* _Requirement_: The entries below contain a line with "Elektroninis paštas: merkinedr@yahoo.com" and a line with "Más reciente". Quote exactly those two lines and all lines between them.
"""
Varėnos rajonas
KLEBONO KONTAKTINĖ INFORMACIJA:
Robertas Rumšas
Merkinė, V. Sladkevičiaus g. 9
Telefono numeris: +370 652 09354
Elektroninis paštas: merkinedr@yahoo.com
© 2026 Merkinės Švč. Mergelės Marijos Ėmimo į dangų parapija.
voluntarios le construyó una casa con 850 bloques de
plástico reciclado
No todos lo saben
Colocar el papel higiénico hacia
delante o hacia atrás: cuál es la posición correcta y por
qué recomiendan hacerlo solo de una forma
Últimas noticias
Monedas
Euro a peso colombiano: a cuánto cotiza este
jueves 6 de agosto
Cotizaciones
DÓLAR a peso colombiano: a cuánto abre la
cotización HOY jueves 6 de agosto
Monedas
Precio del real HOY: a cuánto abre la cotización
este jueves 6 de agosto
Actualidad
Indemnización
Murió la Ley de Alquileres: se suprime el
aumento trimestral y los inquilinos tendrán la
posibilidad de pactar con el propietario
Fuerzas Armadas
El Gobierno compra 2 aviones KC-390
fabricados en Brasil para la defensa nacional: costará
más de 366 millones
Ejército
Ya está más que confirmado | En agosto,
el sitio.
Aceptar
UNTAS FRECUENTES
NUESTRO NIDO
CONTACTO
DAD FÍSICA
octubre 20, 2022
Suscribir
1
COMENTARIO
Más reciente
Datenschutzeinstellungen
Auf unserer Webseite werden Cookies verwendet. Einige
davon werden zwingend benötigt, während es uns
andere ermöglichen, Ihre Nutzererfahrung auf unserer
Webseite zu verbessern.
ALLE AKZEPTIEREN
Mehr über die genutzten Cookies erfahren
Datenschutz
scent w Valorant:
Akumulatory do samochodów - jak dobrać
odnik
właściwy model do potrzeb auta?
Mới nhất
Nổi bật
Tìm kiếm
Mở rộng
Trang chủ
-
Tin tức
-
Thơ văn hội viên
"""
* _Output of the exercise_:
Elektroninis paštas: merkinedr@yahoo.com
© 2026 Merkinės Švč. Mergelės Marijos Ėmimo į dangų parapija.
voluntarios le construyó una casa con 850 bloques de
plástico reciclado
No todos lo saben
Colocar el papel higiénico hacia
delante o hacia atrás: cuál es la posición correcta y por
qué recomiendan hacerlo solo de una forma
Últimas noticias
Monedas
Euro a peso colombiano: a cuánto cotiza este
jueves 6 de agosto
Cotizaciones
DÓLAR a peso colombiano: a cuánto abre la
cotización HOY jueves 6 de agosto
Monedas
Precio del real HOY: a cuánto abre la cotización
este jueves 6 de agosto
Actualidad
Indemnización
Murió la Ley de Alquileres: se suprime el
aumento trimestral y los inquilinos tendrán la
posibilidad de pactar con el propietario
Fuerzas Armadas
El Gobierno compra 2 aviones KC-390
fabricados en Brasil para la defensa nacional: costará
más de 366 millones
Ejército
Ya está más que confirmado | En agosto,
el sitio.
Aceptar
UNTAS FRECUENTES
NUESTRO NIDO
CONTACTO
DAD FÍSICA
octubre 20, 2022
Suscribir
1
COMENTARIO
Más reciente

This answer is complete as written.